Report how many lines in the records below contain the word "della". Nothing else belongs in the answer.

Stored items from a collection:

....

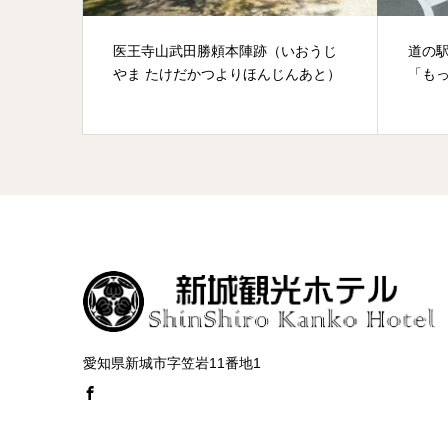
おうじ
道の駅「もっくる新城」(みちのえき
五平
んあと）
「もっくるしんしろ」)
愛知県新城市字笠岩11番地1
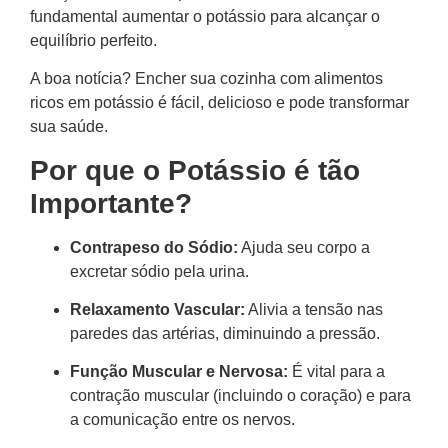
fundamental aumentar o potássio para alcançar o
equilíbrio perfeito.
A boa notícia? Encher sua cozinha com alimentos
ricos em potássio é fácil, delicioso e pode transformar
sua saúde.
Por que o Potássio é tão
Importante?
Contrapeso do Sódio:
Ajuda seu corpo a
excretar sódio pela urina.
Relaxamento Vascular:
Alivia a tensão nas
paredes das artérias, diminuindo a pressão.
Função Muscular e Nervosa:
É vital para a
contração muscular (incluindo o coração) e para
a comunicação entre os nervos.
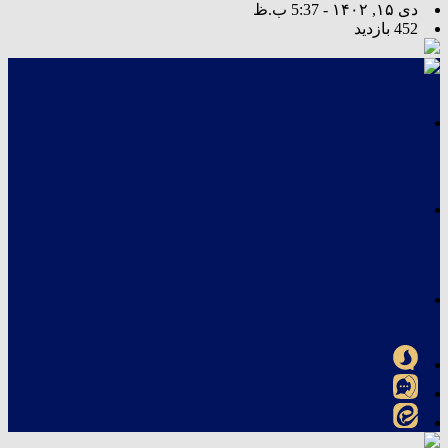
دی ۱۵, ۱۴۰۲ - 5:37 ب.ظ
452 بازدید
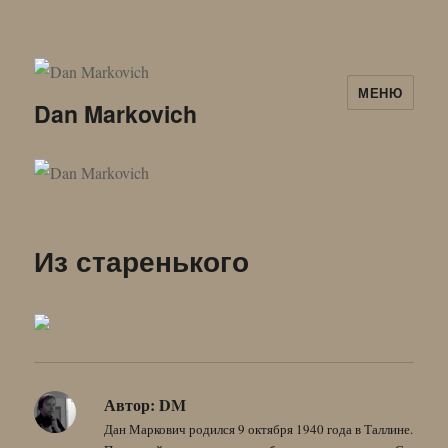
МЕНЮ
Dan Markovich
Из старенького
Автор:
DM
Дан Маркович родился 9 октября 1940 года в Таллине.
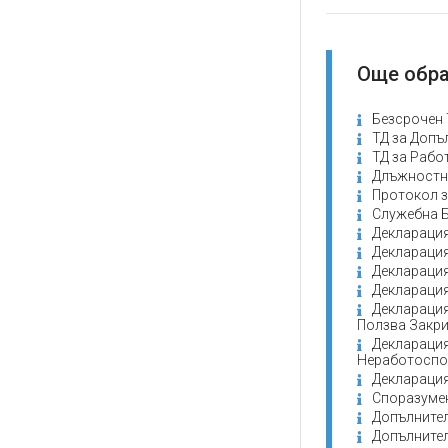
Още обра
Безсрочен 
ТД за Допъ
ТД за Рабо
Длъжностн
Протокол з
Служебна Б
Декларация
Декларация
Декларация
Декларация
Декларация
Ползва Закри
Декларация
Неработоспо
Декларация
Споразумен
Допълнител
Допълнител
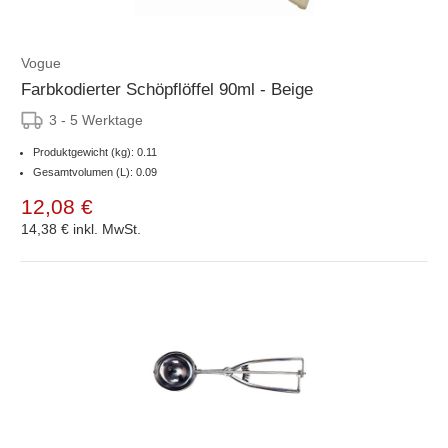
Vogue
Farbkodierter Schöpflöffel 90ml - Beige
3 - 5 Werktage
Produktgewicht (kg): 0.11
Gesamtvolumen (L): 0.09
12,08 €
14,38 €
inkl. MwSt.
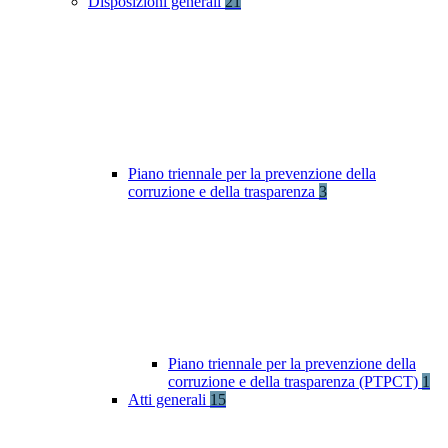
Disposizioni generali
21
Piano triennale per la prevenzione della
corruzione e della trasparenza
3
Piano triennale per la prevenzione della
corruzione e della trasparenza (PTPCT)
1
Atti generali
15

....

• [Response area]: 4